Strict Liability Law and Concession Owners
The concept of the strict liability law is applied in cases of forest fires in Indonesia, wherein companies are held liable for fires that occur on their land or start outside the concession boundaries. Even if a company is not responsible for starting a fire, they may still face prosecution under this law if measures to prevent and extinguish fires are not adequate. Despite being held strictly liable, many companies argue that they have taken measures to extinguish fires, which begs the question of negligence. As a result, LBH Palangkaraya and Walhi Central Kalimantan recently filed a police report against four companies, two of which are industrial forest firms (PT Industrial Forest Plantation and PT Rimbun Seruyan) and two of which are palm oil firms (PT Karya Luhur Sejati and PT Globalindo Agung Lestari). The same companies were also burned during the 2019 great fire, indicating intentional burning.
The Importance of Stricter Law Enforcement
The burning of concessions has resulted in environmental pollution, air pollution, and respiratory disease, resulting in activists and lawmakers calling for stricter law enforcement. Since 2015, Walhi has identified 184,223 fire spots in 1.58 million acres of land in Indonesia, with most of the fire spots located within the concessions of 194 companies. More concerning are the 38 concessions that have a history of fires between 2015 and 2020. The lack of strict law enforcement has led to the burned concessions being replanted with palm oil trees, leaving the companies able to continue contributing to the recurring fire episodes.
Necessity for Legal Punishment and Sanctions
Activists and lawmakers are calling for tougher police action against companies responsible for the fires. Companies that fail to prevent and mitigate fires in their areas are subject to administrative sanctions, including permit revocation and criminal punishment of up to 10 years of prison time and IDR 10 billion ($630,000) in fines. Furthermore, companies such as IFP, KLS, and GAL that have a history of deforestation and illegal activities need to have their licenses evaluated and revoked. Legal punishment and sanctions are necessary to deter companies from contributing to fires in the future and protect the safety of millions of Indonesians.
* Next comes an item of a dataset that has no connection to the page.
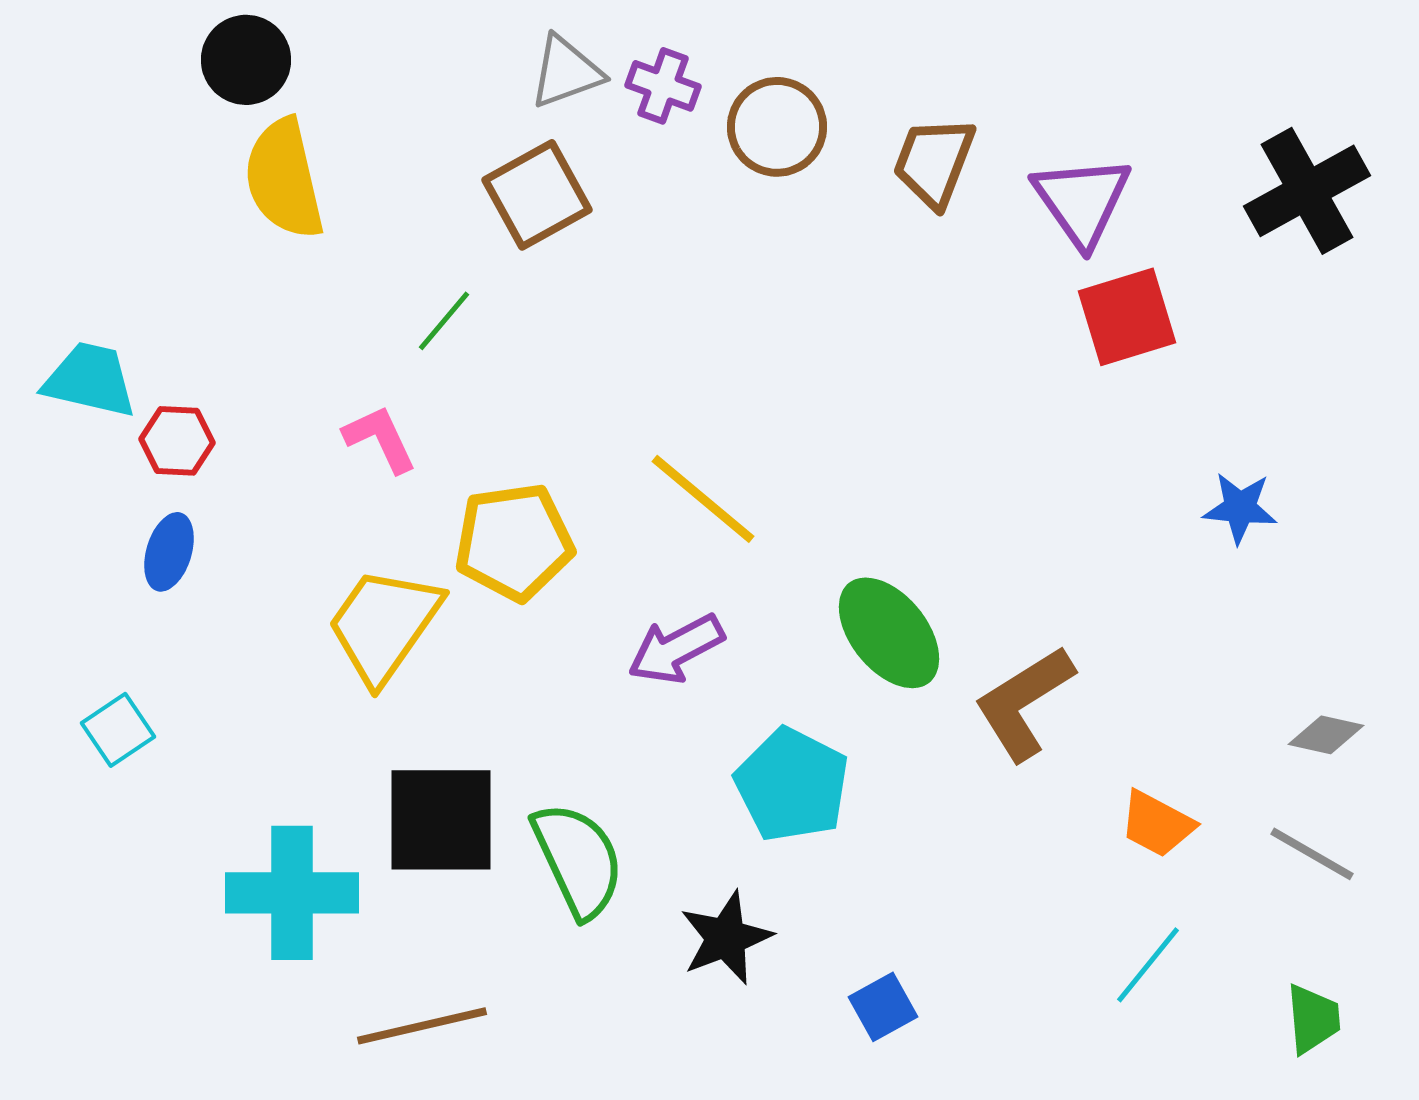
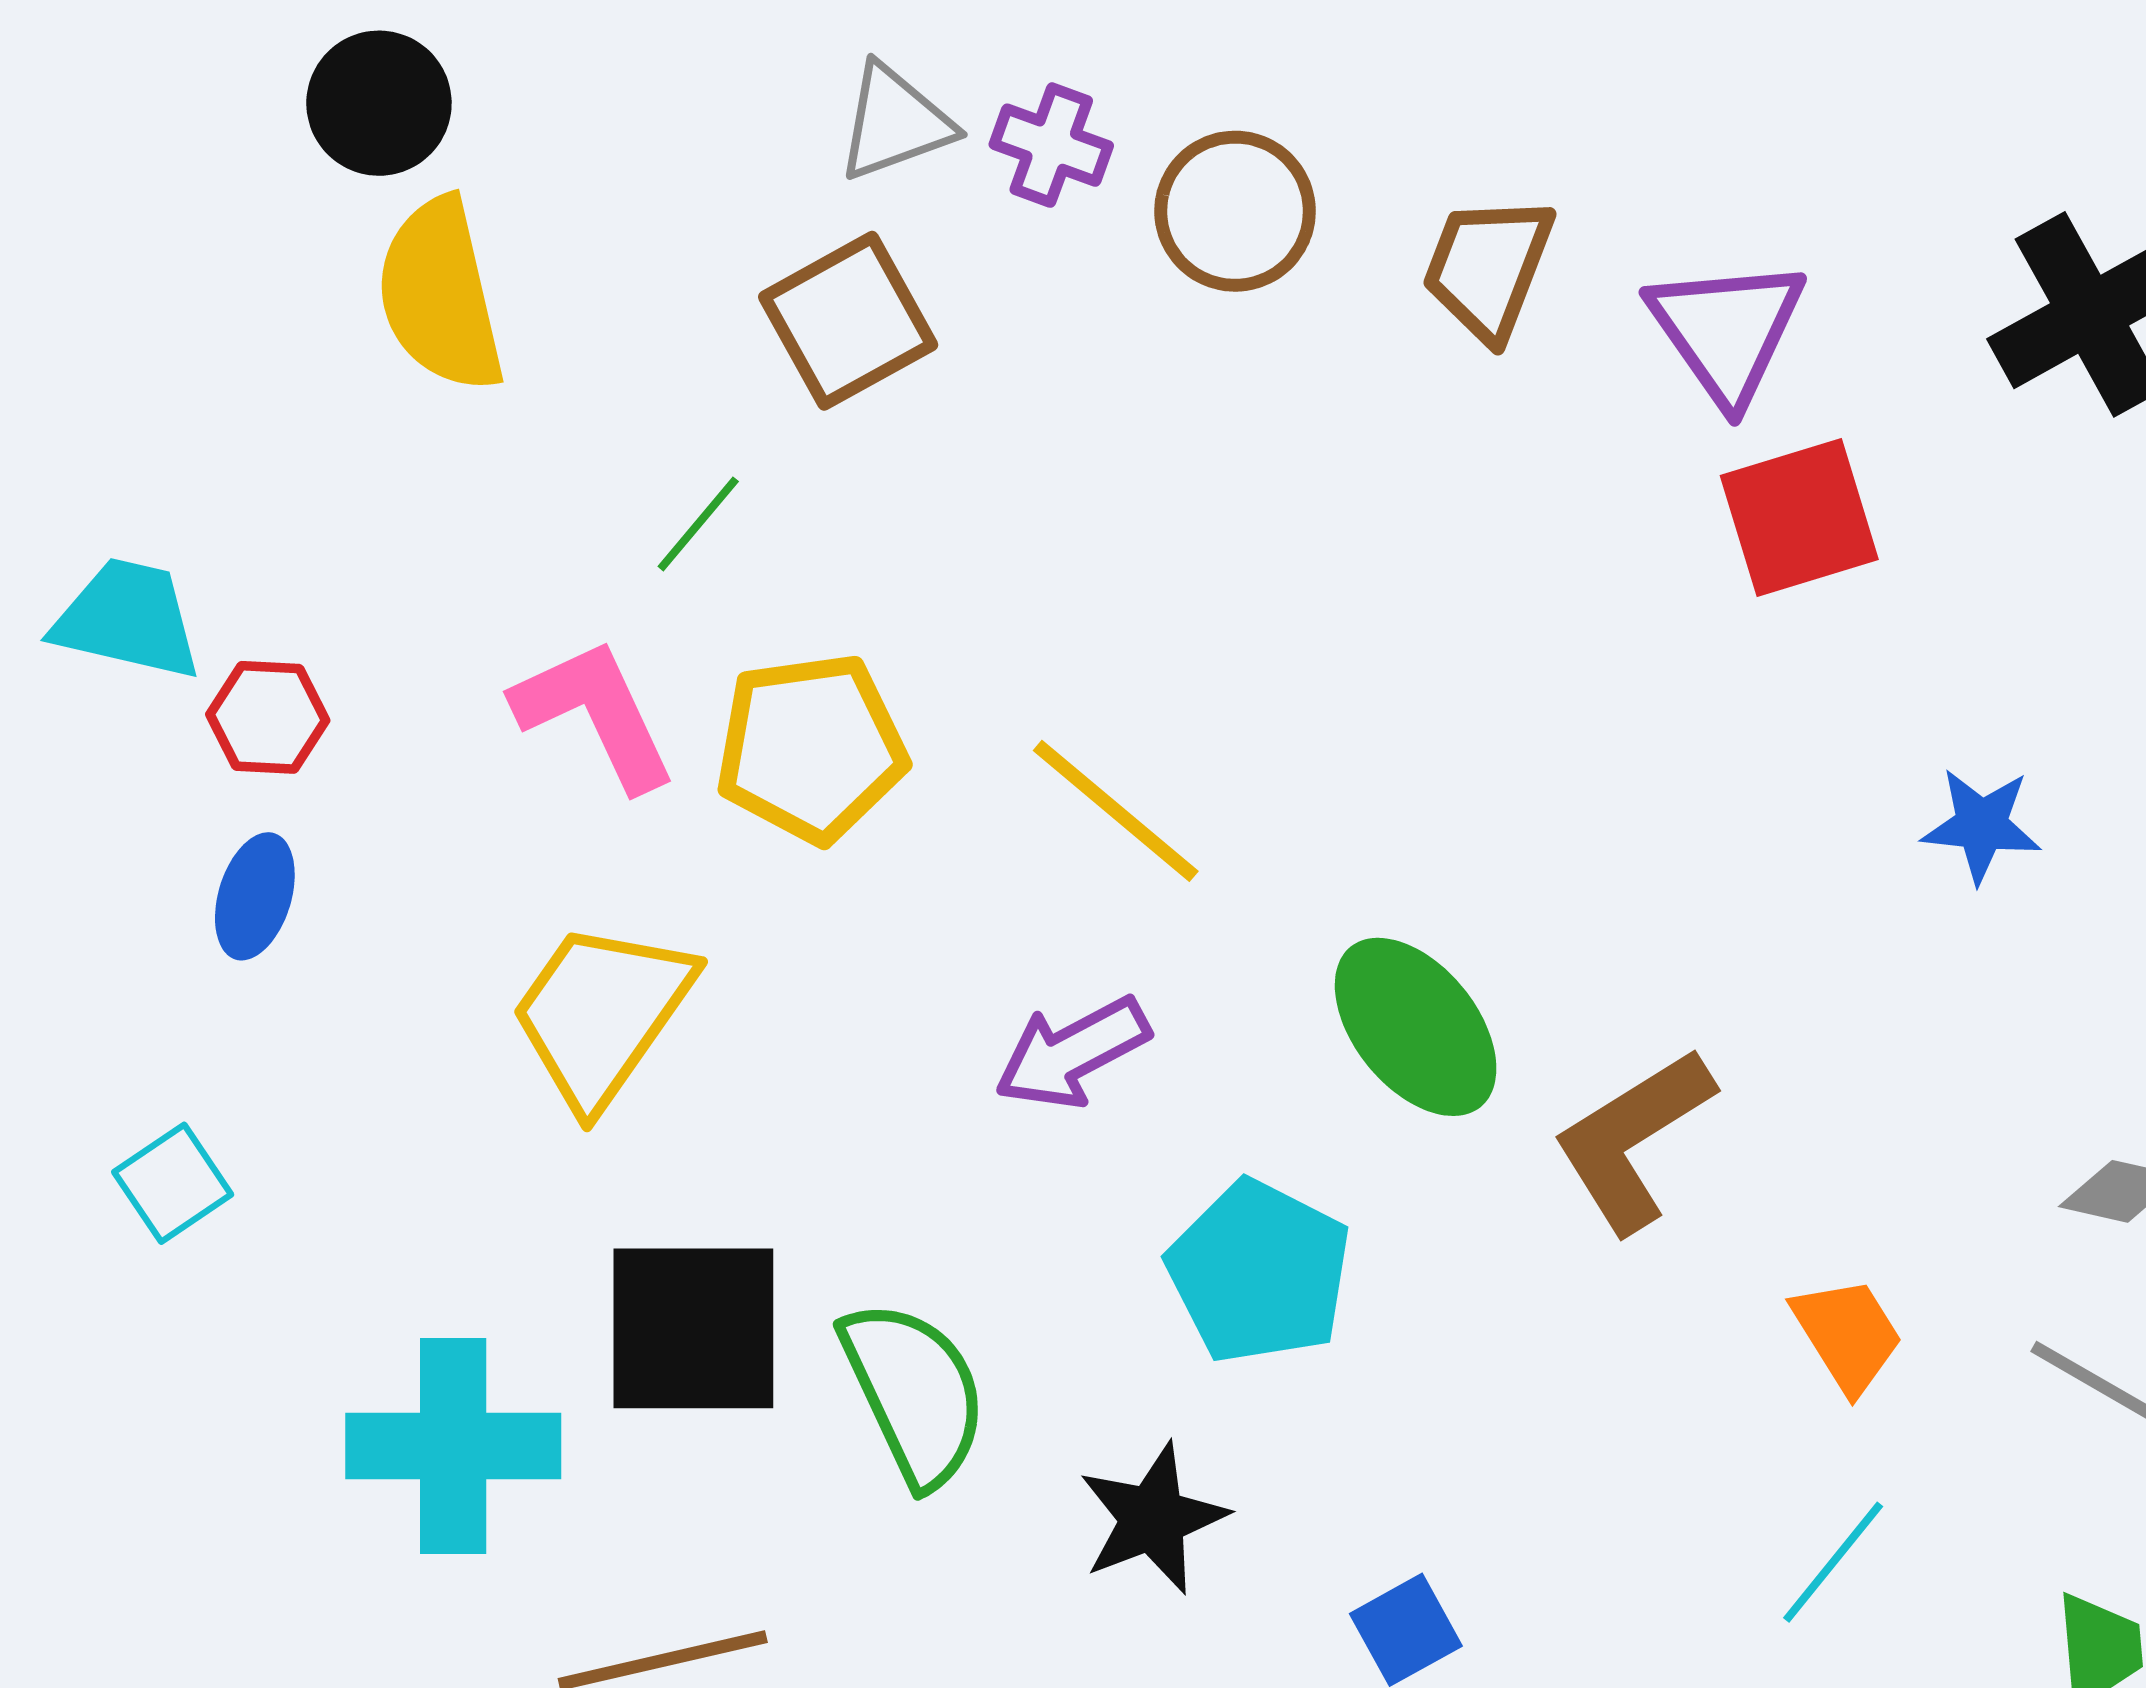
pink L-shape: (380, 439) -> (595, 714), size x1.4
yellow pentagon: (514, 542) -> (811, 748), moved
orange trapezoid: (1157, 824) -> (1848, 1335), turned -150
The burning of concessions by companies has contributed to environmental and air pollution, respiratory disease, and subsequent damages to the Indonesian economy. The Indonesian government must take stricter action against companies contributing to the annual fire episodes by developing comprehensive laws and enforcing them against companies failing to prevent fires in their concessions. Legal punishment and warning sanctions must be enforced to have a deterrent effect and reduce future fires.